_WHAT NEEDS TO BE DONE:_ Drop the pictures, then extract the listing word for word.

----- RECORDS PROVIDED -----

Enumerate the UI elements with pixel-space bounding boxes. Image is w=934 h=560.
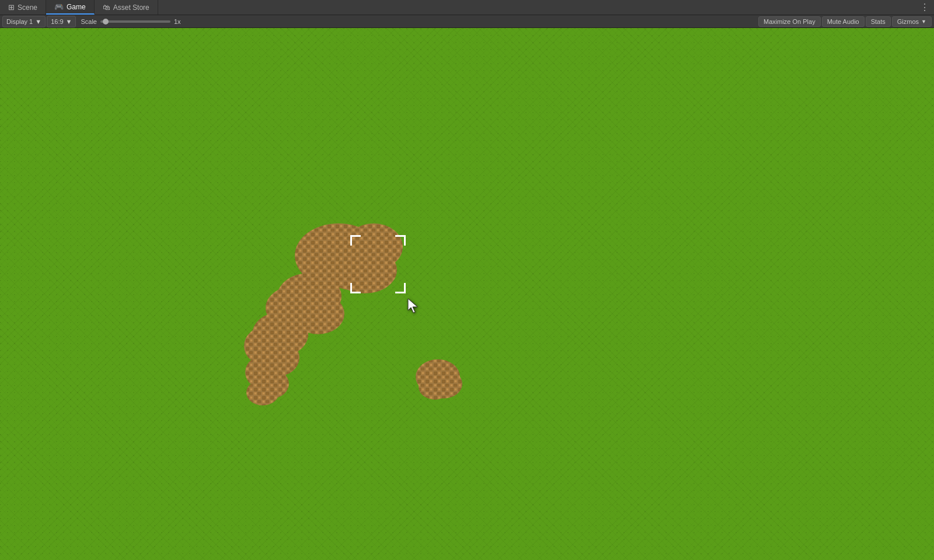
mute-audio-label: Mute Audio xyxy=(827,18,859,25)
scale-container: Scale 1x xyxy=(77,18,184,25)
tab-asset-store-label: Asset Store xyxy=(113,4,149,12)
tab-game[interactable]: 🎮 Game xyxy=(46,0,95,15)
scene-icon: ⊞ xyxy=(8,3,15,12)
asset-store-icon: 🛍 xyxy=(103,3,110,12)
aspect-ratio-label: 16:9 xyxy=(51,18,63,25)
display-dropdown-arrow: ▼ xyxy=(35,18,41,25)
toolbar: Display 1 ▼ 16:9 ▼ Scale 1x Maximize On … xyxy=(0,15,934,28)
tab-asset-store[interactable]: 🛍 Asset Store xyxy=(95,0,158,15)
toolbar-right: Maximize On Play Mute Audio Stats Gizmos… xyxy=(758,16,932,27)
scale-value: 1x xyxy=(174,18,181,25)
tab-scene[interactable]: ⊞ Scene xyxy=(0,0,46,15)
overflow-icon: ⋮ xyxy=(920,2,929,13)
display-dropdown[interactable]: Display 1 ▼ xyxy=(2,16,46,27)
aspect-ratio-arrow: ▼ xyxy=(66,18,72,25)
scale-label: Scale xyxy=(81,18,97,25)
tab-game-label: Game xyxy=(67,3,86,11)
gizmos-arrow: ▼ xyxy=(921,19,926,24)
maximize-on-play-label: Maximize On Play xyxy=(764,18,815,25)
game-icon: 🎮 xyxy=(54,2,64,11)
game-viewport[interactable] xyxy=(0,28,934,560)
tab-overflow-button[interactable]: ⋮ xyxy=(915,0,934,15)
scale-slider[interactable] xyxy=(100,20,170,23)
stats-button[interactable]: Stats xyxy=(866,16,891,27)
grass-texture-overlay xyxy=(0,28,934,560)
tab-scene-label: Scene xyxy=(18,4,37,12)
maximize-on-play-button[interactable]: Maximize On Play xyxy=(758,16,821,27)
display-label: Display 1 xyxy=(6,18,33,25)
gizmos-button[interactable]: Gizmos ▼ xyxy=(892,16,932,27)
mute-audio-button[interactable]: Mute Audio xyxy=(822,16,865,27)
stats-label: Stats xyxy=(871,18,886,25)
gizmos-label: Gizmos xyxy=(897,18,919,25)
tab-bar: ⊞ Scene 🎮 Game 🛍 Asset Store ⋮ xyxy=(0,0,934,15)
scale-thumb xyxy=(103,19,109,24)
aspect-ratio-dropdown[interactable]: 16:9 ▼ xyxy=(47,16,76,27)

-----

_RESULT FOR THIS EXERCISE:_
Enumerate the UI elements with pixel-space bounding boxes. Image is w=934 h=560.
mute-audio-label: Mute Audio xyxy=(827,18,859,25)
scale-container: Scale 1x xyxy=(77,18,184,25)
tab-asset-store-label: Asset Store xyxy=(113,4,149,12)
tab-game[interactable]: 🎮 Game xyxy=(46,0,95,15)
scene-icon: ⊞ xyxy=(8,3,15,12)
asset-store-icon: 🛍 xyxy=(103,3,110,12)
aspect-ratio-label: 16:9 xyxy=(51,18,63,25)
display-dropdown-arrow: ▼ xyxy=(35,18,41,25)
toolbar: Display 1 ▼ 16:9 ▼ Scale 1x Maximize On … xyxy=(0,15,934,28)
tab-asset-store[interactable]: 🛍 Asset Store xyxy=(95,0,158,15)
toolbar-right: Maximize On Play Mute Audio Stats Gizmos… xyxy=(758,16,932,27)
scale-value: 1x xyxy=(174,18,181,25)
tab-scene[interactable]: ⊞ Scene xyxy=(0,0,46,15)
overflow-icon: ⋮ xyxy=(920,2,929,13)
display-dropdown[interactable]: Display 1 ▼ xyxy=(2,16,46,27)
aspect-ratio-arrow: ▼ xyxy=(66,18,72,25)
scale-label: Scale xyxy=(81,18,97,25)
tab-game-label: Game xyxy=(67,3,86,11)
gizmos-arrow: ▼ xyxy=(921,19,926,24)
maximize-on-play-label: Maximize On Play xyxy=(764,18,815,25)
game-icon: 🎮 xyxy=(54,2,64,11)
game-viewport[interactable] xyxy=(0,28,934,560)
tab-overflow-button[interactable]: ⋮ xyxy=(915,0,934,15)
scale-slider[interactable] xyxy=(100,20,170,23)
stats-button[interactable]: Stats xyxy=(866,16,891,27)
grass-texture-overlay xyxy=(0,28,934,560)
tab-scene-label: Scene xyxy=(18,4,37,12)
maximize-on-play-button[interactable]: Maximize On Play xyxy=(758,16,821,27)
display-label: Display 1 xyxy=(6,18,33,25)
gizmos-button[interactable]: Gizmos ▼ xyxy=(892,16,932,27)
mute-audio-button[interactable]: Mute Audio xyxy=(822,16,865,27)
stats-label: Stats xyxy=(871,18,886,25)
gizmos-label: Gizmos xyxy=(897,18,919,25)
tab-bar: ⊞ Scene 🎮 Game 🛍 Asset Store ⋮ xyxy=(0,0,934,15)
scale-thumb xyxy=(103,19,109,24)
aspect-ratio-dropdown[interactable]: 16:9 ▼ xyxy=(47,16,76,27)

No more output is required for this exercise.